ACTION ITEM: Search the records for the string "Корпус". Copy each line where it occurs.

DATASET ENTRIES:
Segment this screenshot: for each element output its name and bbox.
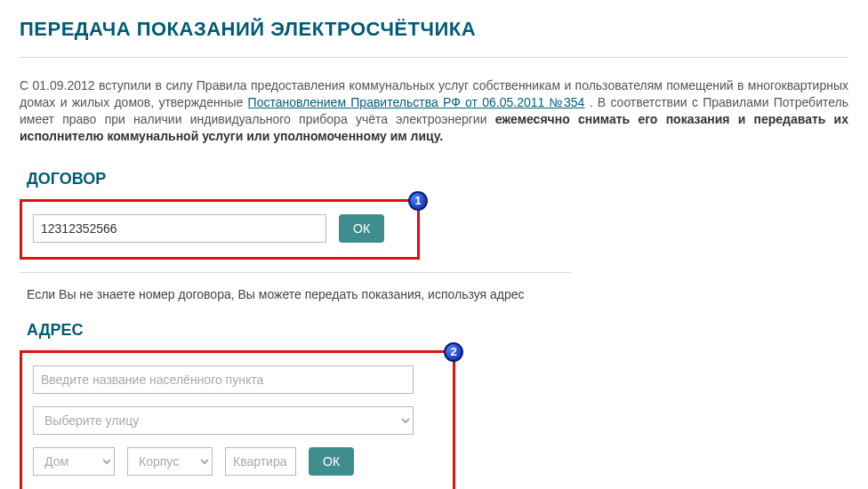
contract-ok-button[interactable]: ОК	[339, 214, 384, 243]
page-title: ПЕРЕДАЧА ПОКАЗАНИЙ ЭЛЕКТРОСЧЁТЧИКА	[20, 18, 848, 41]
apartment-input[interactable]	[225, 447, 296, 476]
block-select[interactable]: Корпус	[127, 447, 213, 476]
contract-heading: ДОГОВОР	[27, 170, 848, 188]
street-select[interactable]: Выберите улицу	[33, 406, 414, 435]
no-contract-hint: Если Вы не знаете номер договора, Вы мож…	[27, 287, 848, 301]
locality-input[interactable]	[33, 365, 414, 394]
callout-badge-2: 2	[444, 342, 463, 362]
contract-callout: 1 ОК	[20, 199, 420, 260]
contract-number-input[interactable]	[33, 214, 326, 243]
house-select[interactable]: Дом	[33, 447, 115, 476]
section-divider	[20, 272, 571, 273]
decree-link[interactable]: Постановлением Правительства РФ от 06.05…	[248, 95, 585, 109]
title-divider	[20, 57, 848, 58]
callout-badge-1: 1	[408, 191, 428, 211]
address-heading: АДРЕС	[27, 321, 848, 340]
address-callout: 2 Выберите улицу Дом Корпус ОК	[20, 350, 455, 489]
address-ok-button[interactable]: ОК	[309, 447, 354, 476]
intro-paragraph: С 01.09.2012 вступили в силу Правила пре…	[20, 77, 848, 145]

SOLUTION TO THE PROBLEM:
block-select[interactable]: Корпус	[127, 447, 213, 476]
address-callout: 2 Выберите улицу Дом Корпус ОК	[20, 350, 455, 489]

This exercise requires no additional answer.